I found this page to have a good summary, and I really liked the "Sin, cos, tan angles values table" (which also includes csc, sec, and cot) towards the bottom of the page.
http://www.ambrsoft.com/Equations/Tr...igonometry.htm

----------


## MrShorty

I don't know if this will add clarification or confusion to this. shg's post in this thread: http://www.excelforum.com/excel-form...ml#post4308986 Caused me to look at this again and adapt the concept of the unit circle to compass bearings.

In dealing with angles, there are two common conventions.
1) The standard convention we learn in trig, where angles are referenced to the positive x axis, and angles increase in a CCW direction. This is the convention illustrated in the first spreadsheet. Under this convention, cos(theta) represents the x coordinate, sin(theta) represents the y coordinate, and other trig functions as illustrated.
2) With compass bearings, we have a different convention. Angles are referenced to the positive y axis (North), and angles increase in a CW direction. What shg's post helped me see is that, under this convention, the x coordinate corresponds to sin(theta) and the y coordinate is now cos(theta), adjusting the meanings of the other trig functions accordingly.

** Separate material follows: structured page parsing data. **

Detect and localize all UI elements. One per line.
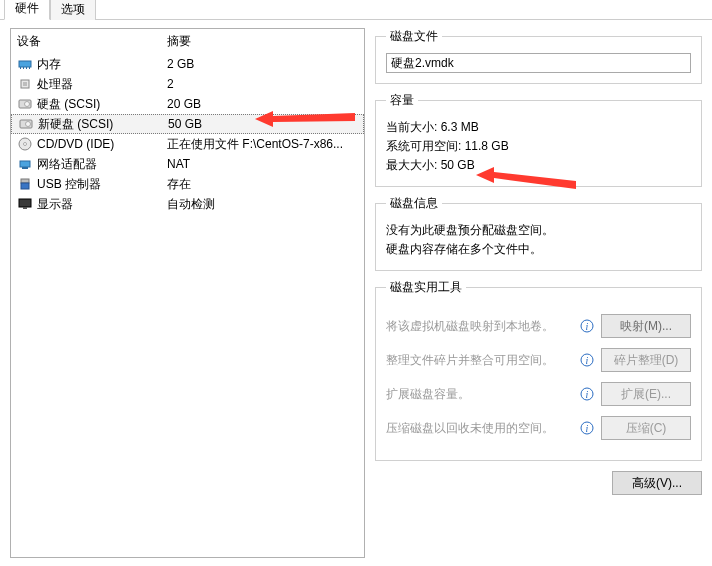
capacity-max: 最大大小: 50 GB — [386, 157, 691, 174]
device-name: 新硬盘 (SCSI) — [38, 116, 168, 133]
device-row-memory[interactable]: 内存 2 GB — [11, 54, 364, 74]
device-summary: 自动检测 — [167, 196, 358, 213]
content-area: 设备 摘要 内存 2 GB 处理器 2 硬盘 (SCSI) 20 GB — [0, 20, 712, 566]
device-row-usb[interactable]: USB 控制器 存在 — [11, 174, 364, 194]
device-name: 内存 — [37, 56, 167, 73]
device-row-cpu[interactable]: 处理器 2 — [11, 74, 364, 94]
device-summary: 20 GB — [167, 97, 358, 111]
diskfile-input[interactable] — [386, 53, 691, 73]
svg-text:i: i — [586, 321, 589, 332]
harddisk-icon — [17, 96, 33, 112]
diskutil-group: 磁盘实用工具 将该虚拟机磁盘映射到本地卷。 i 映射(M)... 整理文件碎片并… — [375, 279, 702, 461]
svg-rect-7 — [23, 82, 27, 86]
detail-panel: 磁盘文件 容量 当前大小: 6.3 MB 系统可用空间: 11.8 GB 最大大… — [375, 28, 702, 558]
svg-rect-15 — [22, 167, 28, 169]
diskutil-legend: 磁盘实用工具 — [386, 279, 466, 296]
display-icon — [17, 196, 33, 212]
device-name: 处理器 — [37, 76, 167, 93]
header-summary: 摘要 — [167, 33, 358, 50]
svg-rect-2 — [20, 67, 21, 69]
svg-rect-19 — [23, 207, 27, 209]
util-expand-label: 扩展磁盘容量。 — [386, 386, 573, 403]
device-list-panel: 设备 摘要 内存 2 GB 处理器 2 硬盘 (SCSI) 20 GB — [10, 28, 365, 558]
info-icon[interactable]: i — [579, 318, 595, 334]
info-icon[interactable]: i — [579, 352, 595, 368]
capacity-current: 当前大小: 6.3 MB — [386, 119, 691, 136]
network-icon — [17, 156, 33, 172]
expand-button[interactable]: 扩展(E)... — [601, 382, 691, 406]
map-button[interactable]: 映射(M)... — [601, 314, 691, 338]
svg-rect-1 — [19, 61, 31, 67]
util-row-expand: 扩展磁盘容量。 i 扩展(E)... — [386, 382, 691, 406]
advanced-button[interactable]: 高级(V)... — [612, 471, 702, 495]
device-name: 硬盘 (SCSI) — [37, 96, 167, 113]
device-row-network[interactable]: 网络适配器 NAT — [11, 154, 364, 174]
device-name: 网络适配器 — [37, 156, 167, 173]
tab-options[interactable]: 选项 — [50, 0, 96, 20]
device-summary: 2 — [167, 77, 358, 91]
svg-rect-5 — [29, 67, 30, 69]
device-row-newharddisk[interactable]: 新硬盘 (SCSI) 50 GB — [11, 114, 364, 134]
device-summary: 正在使用文件 F:\CentOS-7-x86... — [167, 136, 358, 153]
util-defrag-label: 整理文件碎片并整合可用空间。 — [386, 352, 573, 369]
device-summary: NAT — [167, 157, 358, 171]
device-name: CD/DVD (IDE) — [37, 137, 167, 151]
util-compact-label: 压缩磁盘以回收未使用的空间。 — [386, 420, 573, 437]
diskinfo-legend: 磁盘信息 — [386, 195, 442, 212]
util-row-compact: 压缩磁盘以回收未使用的空间。 i 压缩(C) — [386, 416, 691, 440]
svg-rect-14 — [20, 161, 30, 167]
capacity-legend: 容量 — [386, 92, 418, 109]
svg-rect-4 — [26, 67, 27, 69]
harddisk-icon — [18, 116, 34, 132]
diskinfo-group: 磁盘信息 没有为此硬盘预分配磁盘空间。 硬盘内容存储在多个文件中。 — [375, 195, 702, 271]
usb-icon — [17, 176, 33, 192]
svg-text:i: i — [586, 423, 589, 434]
device-list-header: 设备 摘要 — [11, 29, 364, 54]
svg-rect-16 — [21, 179, 29, 183]
advanced-row: 高级(V)... — [375, 471, 702, 495]
diskinfo-line2: 硬盘内容存储在多个文件中。 — [386, 241, 691, 258]
svg-rect-17 — [21, 183, 29, 189]
svg-point-13 — [24, 143, 27, 146]
info-icon[interactable]: i — [579, 420, 595, 436]
util-row-defrag: 整理文件碎片并整合可用空间。 i 碎片整理(D) — [386, 348, 691, 372]
device-row-harddisk[interactable]: 硬盘 (SCSI) 20 GB — [11, 94, 364, 114]
capacity-sysfree: 系统可用空间: 11.8 GB — [386, 138, 691, 155]
device-row-display[interactable]: 显示器 自动检测 — [11, 194, 364, 214]
diskfile-legend: 磁盘文件 — [386, 28, 442, 45]
tab-bar: 硬件 选项 — [0, 0, 712, 20]
compact-button[interactable]: 压缩(C) — [601, 416, 691, 440]
svg-text:i: i — [586, 355, 589, 366]
info-icon[interactable]: i — [579, 386, 595, 402]
device-summary: 2 GB — [167, 57, 358, 71]
diskinfo-line1: 没有为此硬盘预分配磁盘空间。 — [386, 222, 691, 239]
device-summary: 50 GB — [168, 117, 357, 131]
device-row-cddvd[interactable]: CD/DVD (IDE) 正在使用文件 F:\CentOS-7-x86... — [11, 134, 364, 154]
device-name: 显示器 — [37, 196, 167, 213]
svg-point-11 — [26, 122, 31, 127]
memory-icon — [17, 56, 33, 72]
device-summary: 存在 — [167, 176, 358, 193]
util-map-label: 将该虚拟机磁盘映射到本地卷。 — [386, 318, 573, 335]
device-name: USB 控制器 — [37, 176, 167, 193]
tab-hardware[interactable]: 硬件 — [4, 0, 50, 20]
svg-text:i: i — [586, 389, 589, 400]
diskfile-group: 磁盘文件 — [375, 28, 702, 84]
util-row-map: 将该虚拟机磁盘映射到本地卷。 i 映射(M)... — [386, 314, 691, 338]
svg-point-9 — [25, 102, 30, 107]
cpu-icon — [17, 76, 33, 92]
capacity-group: 容量 当前大小: 6.3 MB 系统可用空间: 11.8 GB 最大大小: 50… — [375, 92, 702, 187]
header-device: 设备 — [17, 33, 167, 50]
cd-icon — [17, 136, 33, 152]
defrag-button[interactable]: 碎片整理(D) — [601, 348, 691, 372]
svg-rect-3 — [23, 67, 24, 69]
svg-rect-18 — [19, 199, 31, 207]
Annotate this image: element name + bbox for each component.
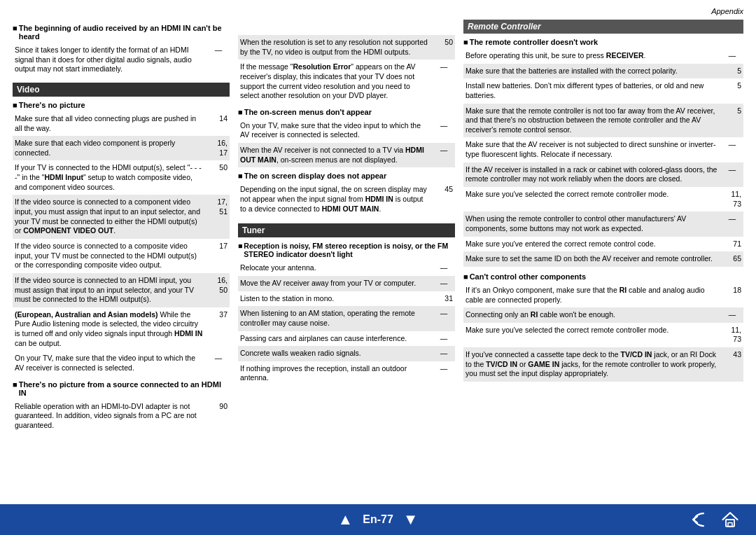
page-container: Appendix The beginning of audio received… [0,0,756,535]
table-row: Reliable operation with an HDMI-to-DVI a… [13,399,230,433]
row-text: When listening to an AM station, operati… [238,307,433,329]
row-text: When the resolution is set to any resolu… [238,36,433,58]
table-row: Make sure you've selected the correct re… [463,187,743,211]
video-section: Video There's no picture Make sure that … [13,83,230,433]
row-dash: — [721,164,743,175]
footer-icons [687,508,742,531]
row-num: 18 [721,284,743,297]
row-num: 90 [207,401,230,413]
row-num: 5 [721,80,743,92]
row-dash: — [433,363,455,374]
row-text: Reliable operation with an HDMI-to-DVI a… [13,401,207,432]
row-num: 17 [207,240,230,253]
next-page-arrow[interactable]: ▼ [403,510,419,529]
row-text: On your TV, make sure that the video inp… [13,352,207,374]
table-row: If your TV is connected to the HDMI outp… [13,160,230,195]
table-row: When using the remote controller to cont… [463,211,743,236]
row-text: If the video source is connected to a co… [13,196,207,237]
row-text: Before operating this unit, be sure to p… [463,50,721,62]
onscreen-header: The on-screen menus don't appear [238,108,455,116]
table-row: Make sure that the batteries are install… [463,64,743,79]
row-text: Depending on the input signal, the on sc… [238,183,433,215]
row-text: Connecting only an RI cable won't be eno… [463,309,721,321]
table-row: Make sure that all video connecting plug… [13,111,230,136]
table-row: Concrete walls weaken radio signals. — [238,346,455,361]
video-header: Video [13,83,230,97]
right-column: Remote Controller The remote controller … [463,20,743,500]
row-text: On your TV, make sure that the video inp… [238,120,433,141]
cant-control-section: Can't control other components If it's a… [463,272,743,382]
row-text: Make sure you've selected the correct re… [463,324,721,337]
row-text: When using the remote controller to cont… [463,213,721,235]
table-row: Make sure that the AV receiver is not su… [463,137,743,162]
tuner-section: Tuner Reception is noisy, FM stereo rece… [238,223,455,386]
row-dash: — [433,347,455,359]
table-row: Make sure to set the same ID on both the… [463,251,743,267]
ondisplay-section: The on screen display does not appear De… [238,172,455,216]
row-text: If you've connected a cassette tape deck… [463,349,721,380]
row-num: 43 [721,349,743,361]
table-row: If the video source is connected to a co… [13,239,230,273]
middle-column: When the resolution is set to any resolu… [238,20,455,500]
home-button[interactable] [718,508,742,531]
row-num: 37 [207,309,230,321]
row-dash: — [721,50,743,61]
footer: ▲ En-77 ▼ [0,504,756,535]
audio-row1-text: Since it takes longer to identify the fo… [13,44,207,76]
row-text: Move the AV receiver away from your TV o… [238,277,433,290]
row-num: 11, 73 [721,188,743,210]
row-dash: — [433,277,455,289]
row-num: 17, 51 [207,196,230,218]
row-num: 5 [721,105,743,118]
table-row: If nothing improves the reception, insta… [238,361,455,386]
footer-center: ▲ En-77 ▼ [337,510,418,529]
table-row: Make sure you've selected the correct re… [463,323,743,347]
audio-row1-num: — [207,44,230,55]
row-text: Make sure that the batteries are install… [463,65,721,78]
row-num: 31 [433,293,455,305]
row-text: If the AV receiver is installed in a rac… [463,164,721,186]
table-row: On your TV, make sure that the video inp… [13,351,230,375]
row-dash: — [721,309,743,320]
no-work-header: The remote controller doesn't work [463,38,743,46]
row-dash: — [433,120,455,131]
table-row: If the video source is connected to a co… [13,195,230,239]
row-text: Make sure you've selected the correct re… [463,188,721,201]
main-content: The beginning of audio received by an HD… [13,20,743,500]
row-num: 65 [721,253,743,265]
row-text: If the message "Resolution Error" appear… [238,61,433,102]
table-row: Before operating this unit, be sure to p… [463,48,743,64]
row-num: 45 [433,183,455,196]
cant-control-header: Can't control other components [463,272,743,281]
table-row: Install new batteries. Don't mix differe… [463,78,743,103]
row-text: Passing cars and airplanes can cause int… [238,333,433,345]
prev-page-arrow[interactable]: ▲ [337,510,353,529]
back-button[interactable] [687,508,711,531]
row-text: Make sure you've entered the correct rem… [463,238,721,251]
table-row: If the AV receiver is installed in a rac… [463,162,743,187]
table-row: If it's an Onkyo component, make sure th… [463,283,743,307]
table-row: Relocate your antenna. — [238,260,455,276]
table-row: (European, Australian and Asian models) … [13,307,230,352]
reception-header: Reception is noisy, FM stereo reception … [238,242,455,258]
table-row: Move the AV receiver away from your TV o… [238,276,455,291]
row-text: Make sure that all video connecting plug… [13,113,207,134]
audio-section: The beginning of audio received by an HD… [13,24,230,77]
left-column: The beginning of audio received by an HD… [13,20,230,500]
table-row: On your TV, make sure that the video inp… [238,118,455,143]
row-text: Make sure that each video component is p… [13,137,207,159]
table-row: When listening to an AM station, operati… [238,306,455,331]
table-row: If the message "Resolution Error" appear… [238,60,455,104]
row-num: 5 [721,65,743,78]
row-text: Make sure that the AV receiver is not su… [463,139,721,160]
row-text: Make sure that the remote controller is … [463,105,721,137]
appendix-label: Appendix [13,7,743,15]
table-row: When the AV receiver is not connected to… [238,143,455,167]
remote-section: Remote Controller The remote controller … [463,20,743,382]
row-text: Relocate your antenna. [238,262,433,275]
remote-header: Remote Controller [463,20,743,34]
row-text: If it's an Onkyo component, make sure th… [463,284,721,306]
row-text: If nothing improves the reception, insta… [238,363,433,384]
row-text: Concrete walls weaken radio signals. [238,347,433,360]
row-dash: — [433,144,455,155]
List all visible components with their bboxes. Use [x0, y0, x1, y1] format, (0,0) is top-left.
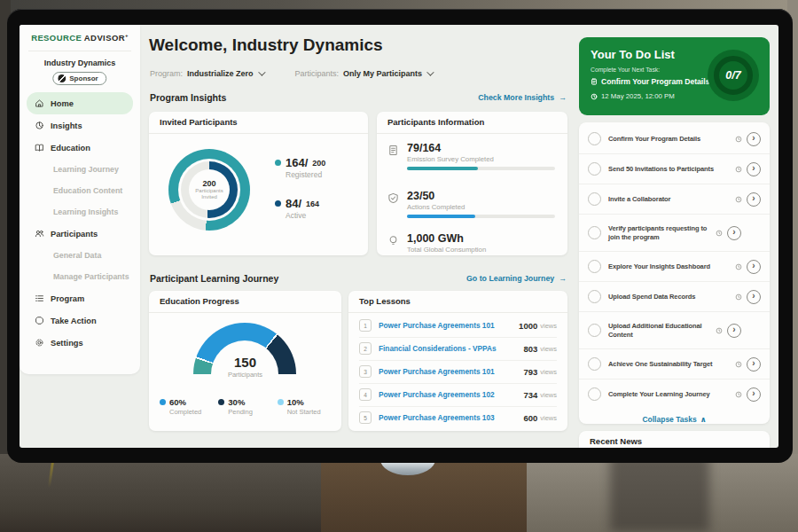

I have illustrated this in the spreadsheet attached to this post.

I think this will either create confusion, as people may have trouble keeping the two conventions separate. Or, it will help those who need to work with compass bearings to better understand the trig functions they need to work with those angles. I am hoping the latter will be the case.

----------


## LonnieLSmith

That is a very slick page, but I am not sure how to make it work for what I need.  Currently, I have 3 calculations I need.  Please find the attached and see if you can help me with the formulas.  The ones still in question are highlighted in yellow.

Heliocentric Model Calculations (7-13-2016).xlsx

----------


## MrShorty

For future searchers interested in Lonnie's specific question, we discussed it in some detail here: http://www.excelforum.com/excel-form...d-degrees.html

----------